The degree to which a given bond is ionic or covalent is determined by calculating the difference in electronegativity between the two atoms involved in the bond.
As an example, consider the bond that occurs between an atom of potassium and an atom of fluorine. Using the table, the difference in electronegativity is equal to 4.0 - 0.8 = 3.2. Since the difference in electronegativity is relatively large, the bond between the two atoms is ionic. Since the fluorine atom has a much larger attraction for electrons than the potassium atom does, the valence electron from the potassium atom is completely transferred to the fluorine atom. The diagram below shows how difference in electronegativity relates to the ionic or covalent character of a chemical bond.
Nonpolar Covalent Bonds
A bond in which the electronegativity difference is less than 1.7 is considered to be mostly covalent in character. However, at this point we need to distinguish between two general types of covalent bonds. A nonpolar covalent bond is a covalent bond in which the bonding electrons are shared equally between the two atoms. In a nonpolar covalent bond, the distribution of electrical charge is balanced between the two atoms.
Polar Covalent Bonds
A bond in which the electronegativity difference between the atoms is between 0.4 and 1.7 is called a polar covalent bond.
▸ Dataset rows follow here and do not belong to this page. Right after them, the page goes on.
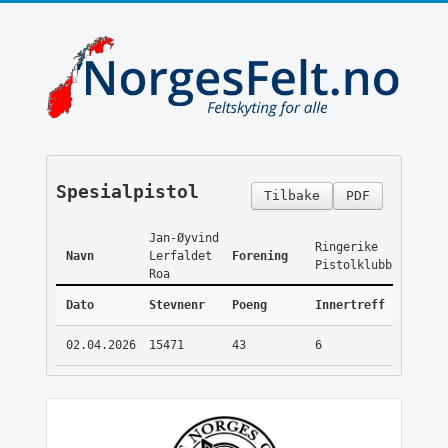
Spesialpistol
Tilbake
PDF
Jan-Øyvind
Ringerike
Navn
Lerfaldet
Forening
Pistolklubb
Roa
Dato
Stevnenr
Poeng
Innertreff
02.04.2026
15471
43
6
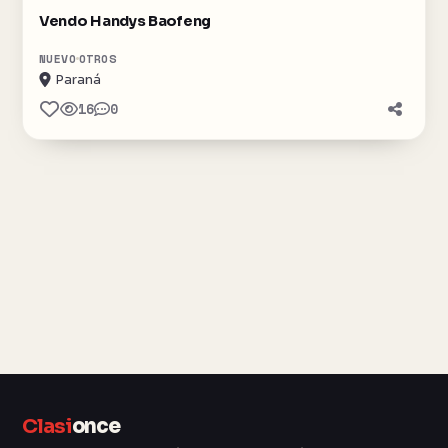
Vendo Handys Baofeng
NUEVO
OTROS
Paraná
16
0
Clasi
once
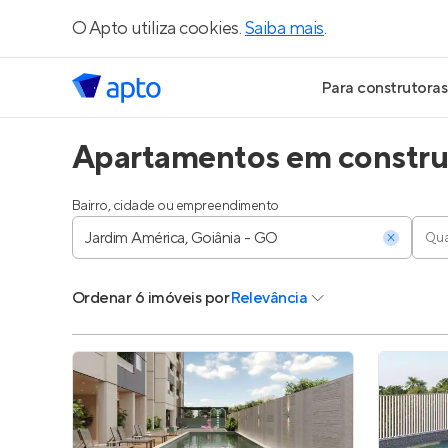
O Apto utiliza cookies.
Saiba mais
.
Para construtoras
Apartamentos em construç
Geração de Le
Geração de Vis
Bairro, cidade ou empreendimento
Qua
Geração de Ve
Ordenar
6 imóveis
por
Relevância
Maiores Const
Parcerias Imobi
Anunciar Imóve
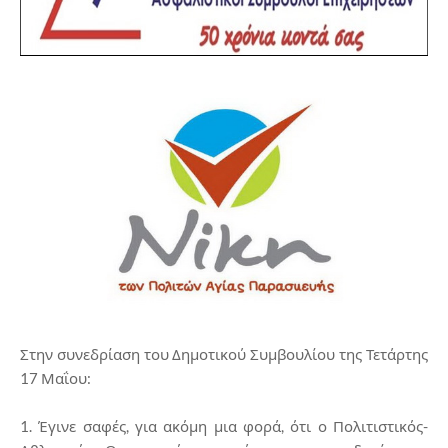
Στην συνεδρίαση του Δημοτικού Συμβουλίου της Τετάρτης
17 Μαΐου:
1. Έγινε σαφές, για ακόμη μια φορά, ότι ο Πολιτιστικός-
A polar covalent bond is a covalent bond in which the atoms have an unequal attraction for electrons and so the sharing is unequal. In a polar covalent bond, sometimes simply called a polar bond, the distribution of electrons around the molecule is no longer symmetrical.
- The electronegativity of an atom determines how strongly it attracts electrons to itself.
- The polarity of a bond is affected by the electronegativity values of the two atoms involved in that bond.